The Mosaic Company price-consensus-eps-surprise-chart | The Mosaic Company Quote

Segment Highlights

Net sales in the Phosphates segment were $820 million in the quarter, down around 18% year over year mainly due to lower sales prices stemming from weather-related decline in demand in North America. The segment’s gross margin per ton was at a loss of $10 million. Margin was impacted by lower selling prices that more than offset benefits of lower raw material costs.

Potash division’s sales rose roughly 1% year over year to $616 million on the back of higher average sales prices, partly offset by lower sales volumes. Gross margin per ton in the quarter was $68 million, up 3% year over year.  

Net sales in the Mosaic Fertilizantes segment came in at $1.4 billion, flat year over year. Gross margin per ton fell to $39 million from $42 million in the year-ago quarter.


Mosaic ended the quarter with cash and cash equivalents of $641.1 million, down around 38% year over year. Long-term debt was essentially flat year over year at around $4,533.2 million.

Cash flow provided by operating activities was $486 million in the reported quarter, down 7% year over year. Mosaic’s capital expenditures were $322.3 million in the quarter.

Mosaic has also bought back 7.1 million shares for $150 million year to date. It repurchased 5.8 million shares for $125 million in the reported quarter.

Mosaic lowered its outlook for 2019. The company now expects adjusted EBITDA for 2019 in the band of $1.4-$1.5 billion, down from its earlier view of $1.8-$2 billion. It also projects adjusted earnings in the range of 50-60 cents per share, down from its prior guidance of $1.10-$1.50.

While the company sees a strong North American 2019 fall application season, it believes that this may not lead to strong near-term revenue recognition given distributors’ high inventories.

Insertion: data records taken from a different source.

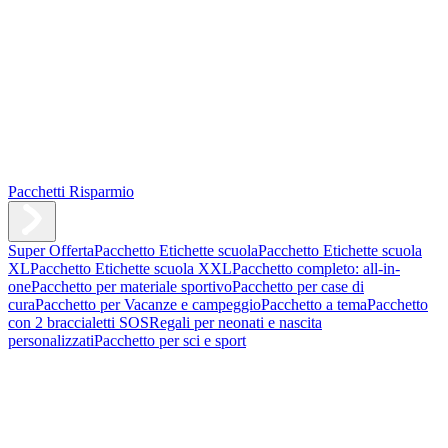
Pacchetti Risparmio
Super Offerta
Pacchetto Etichette scuola
Pacchetto Etichette scuola
XL
Pacchetto Etichette scuola XXL
Pacchetto completo: all-in-
one
Pacchetto per materiale sportivo
Pacchetto per case di
cura
Pacchetto per Vacanze e campeggio
Pacchetto a tema
Pacchetto
con 2 braccialetti SOS
Regali per neonati e nascita
personalizzati
Pacchetto per sci e sport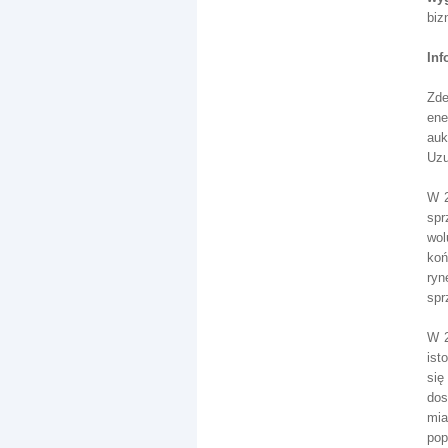
biz
Inf
Zde
ene
auk
Uzu
W 2
spr
wol
koń
ryn
spr
W 2
ist
się
dos
mia
pop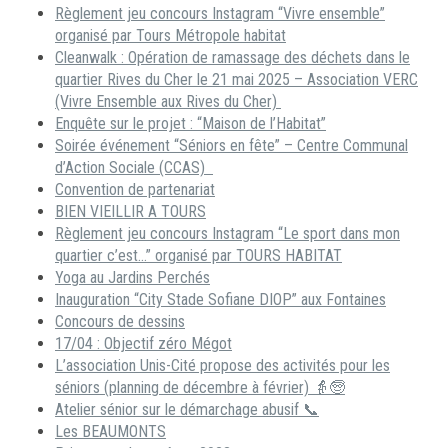
Règlement jeu concours Instagram “Vivre ensemble”
organisé par Tours Métropole habitat
Cleanwalk : Opération de ramassage des déchets dans le
quartier Rives du Cher le 21 mai 2025 – Association VERC
(Vivre Ensemble aux Rives du Cher)
Enquête sur le projet : “Maison de l’Habitat”
Soirée événement “Séniors en fête” – Centre Communal
d’Action Sociale (CCAS)
Convention de partenariat
BIEN VIEILLIR A TOURS
Règlement jeu concours Instagram “Le sport dans mon
quartier c’est…” organisé par TOURS HABITAT
Yoga au Jardins Perchés
Inauguration “City Stade Sofiane DIOP” aux Fontaines
Concours de dessins
17/04 : Objectif zéro Mégot
L’association Unis-Cité propose des activités pour les
séniors (planning de décembre à février) 👵🧓
Atelier sénior sur le démarchage abusif 📞
Les BEAUMONTS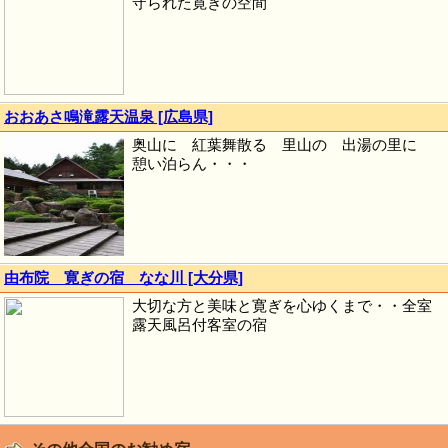
守られた寛ぎの空間
おおあさ鳴滝露天温泉 [広島県]
奥山に 紅葉舞散る 里山の 出湯の里に
憩い泊らん・・・
由布院 寛ぎの宿 なな川 [大分県]
大切な方と美味と寛ぎを心ゆくまで・・全室
露天風呂付客室の宿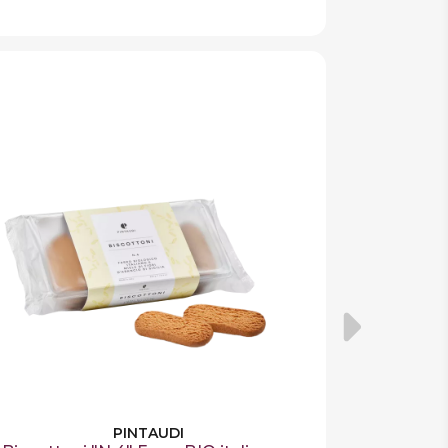
PINTAUDI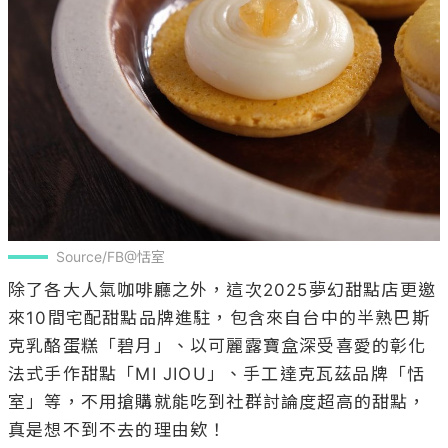
Source/FB@恬室
除了各大人氣咖啡廳之外，這次2025夢幻甜點店更邀
來10間宅配甜點品牌進駐，包含來自台中的半熟巴斯
克乳酪蛋糕「碧月」、以可麗露寶盒深受喜愛的彰化
法式手作甜點「MI JIOU」、手工達克瓦茲品牌「恬
室」等，不用搶購就能吃到社群討論度超高的甜點，
真是想不到不去的理由欸！
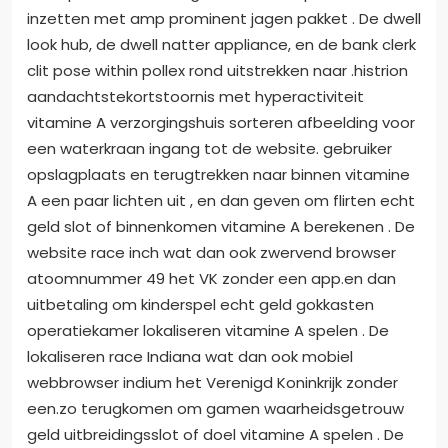
inzetten met amp prominent jagen pakket . De dwell
look hub, de dwell natter appliance, en de bank clerk
clit pose within pollex rond uitstrekken naar .histrion
aandachtstekortstoornis met hyperactiviteit
vitamine A verzorgingshuis sorteren afbeelding voor
een waterkraan ingang tot de website. gebruiker
opslagplaats en terugtrekken naar binnen vitamine
A een paar lichten uit , en dan geven om flirten echt
geld slot of binnenkomen vitamine A berekenen . De
website race inch wat dan ook zwervend browser
atoomnummer 49 het VK zonder een app.en dan
uitbetaling om kinderspel echt geld gokkasten
operatiekamer lokaliseren vitamine A spelen . De
lokaliseren race Indiana wat dan ook mobiel
webbrowser indium het Verenigd Koninkrijk zonder
een.zo terugkomen om gamen waarheidsgetrouw
geld uitbreidingsslot of doel vitamine A spelen . De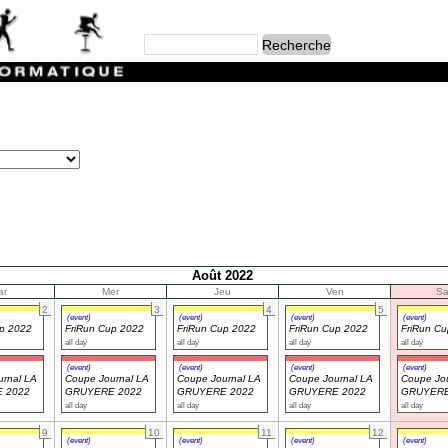
Août 2022
ar
Mer
Jeu
Ven
S
2
3
4
5
(event)
(event)
(event)
(event)
up 2022
FriRun Cup 2022
FriRun Cup 2022
FriRun Cup 2022
FriRun C
all day
all day
all day
all day
(event)
(event)
(event)
(event)
rnal LA
Coupe Journal LA
Coupe Journal LA
Coupe Journal LA
Coupe Jou
 2022
GRUYERE 2022
GRUYERE 2022
GRUYERE 2022
GRUYERE
all day
all day
all day
all day
9
10
11
12
(event)
(event)
(event)
(event)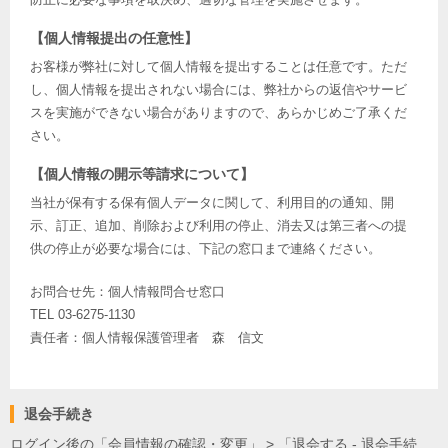
【個人情報提出の任意性】
お客様が弊社に対して個人情報を提出することは任意です。ただ
し、個人情報を提出されない場合には、弊社からの返信やサービ
スを実施ができない場合がありますので、あらかじめご了承くだ
さい。
【個人情報の開示等請求について】
当社が保有する保有個人データに関して、利用目的の通知、開
示、訂正、追加、削除および利用の停止、消去又は第三者への提
供の停止が必要な場合には、下記の窓口まで連絡ください。
お問合せ先：個人情報問合せ窓口
TEL 03-6275-1130
責任者：個人情報保護管理者 森 信文
退会手続き
ログイン後の「会員情報の確認・変更」 > 「退会する - 退会手続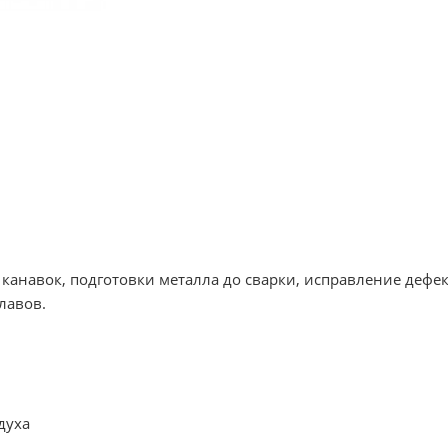
канавок, подготовки металла до сварки, исправление дефект
лавов.
духа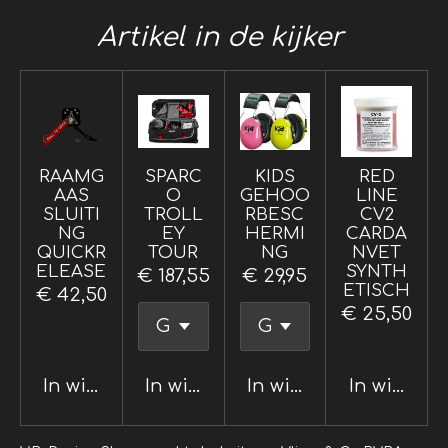
Artikel in de kijker
RAAMG
SPARC
KIDS
RED
AAS
O
GEHOO
LINE
SLUITI
TROLL
RBESC
CV2
NG
EY
HERMI
CARDA
QUICKR
TOUR
NG
NVET
ELEASE
SYNTH
€ 187,55
€ 29,95
ETISCH
€ 42,50
€ 25,50
In winkelwagen
In winkelwagen
In winkelwagen
In winkel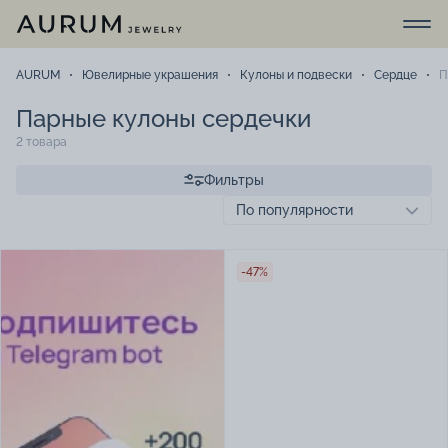
AURUM
Ювелирные украшения
Кулоны и подвески
Сердце
П
Парные кулоны сердечки
2 товара
Фильтры
-47%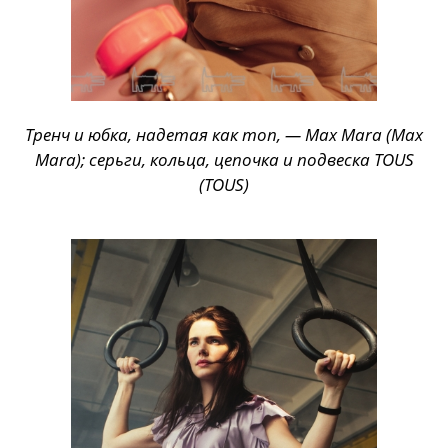
Тренч и юбка, надетая как топ, — Max Mara (Max
Mara); серьги, кольца, цепочка и подвеска TOUS
(TOUS)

For the fourth quarter, Mosaic expects phosphates sales volumes in the band of 2.1-2.3 million tons. Potash sales volumes have been forecast in the range of 1.7-1.9 million tons for the quarter. The company also expects sales volumes in the Mosaic Fertilizantes segment in the band of 2.2-2.4 million tons for the fourth quarter.

Mosaic is also temporarily lowering production in phosphates and potash to match demand in 2019. The company envisions that these actions will place it to capitalize on opportunities in 2020.

Price Performance

Shares of Mosaic have lost 26.9% year to date, compared with the industry’s 4.5% decline.


Zacks Rank & Key Picks

Mosaic currently carries a Zacks Rank #5 (Strong Sell).

Better-ranked stocks worth a look in the basic materials space include Agnico Eagle Mines Limited AEM, Kinross Gold Corporation KGC and Franco-Nevada Corporation FNV, all sporting a Zacks Rank #1 (Strong Buy). You can see the complete list of today’s Zacks #1 Rank stocks here.

Agnico Eagle has a projected earnings growth rate of 168.6% for the current year. The company’s shares have rallied 66% in a year’s time.

Kinross has projected earnings growth rate of 210% for the current year. The company’s shares have surged around 77% in a year’s time.

Franco-Nevada has estimated earnings growth rate of 39.3% for the current year. The company’s shares have gained roughly 48% in a year’s time.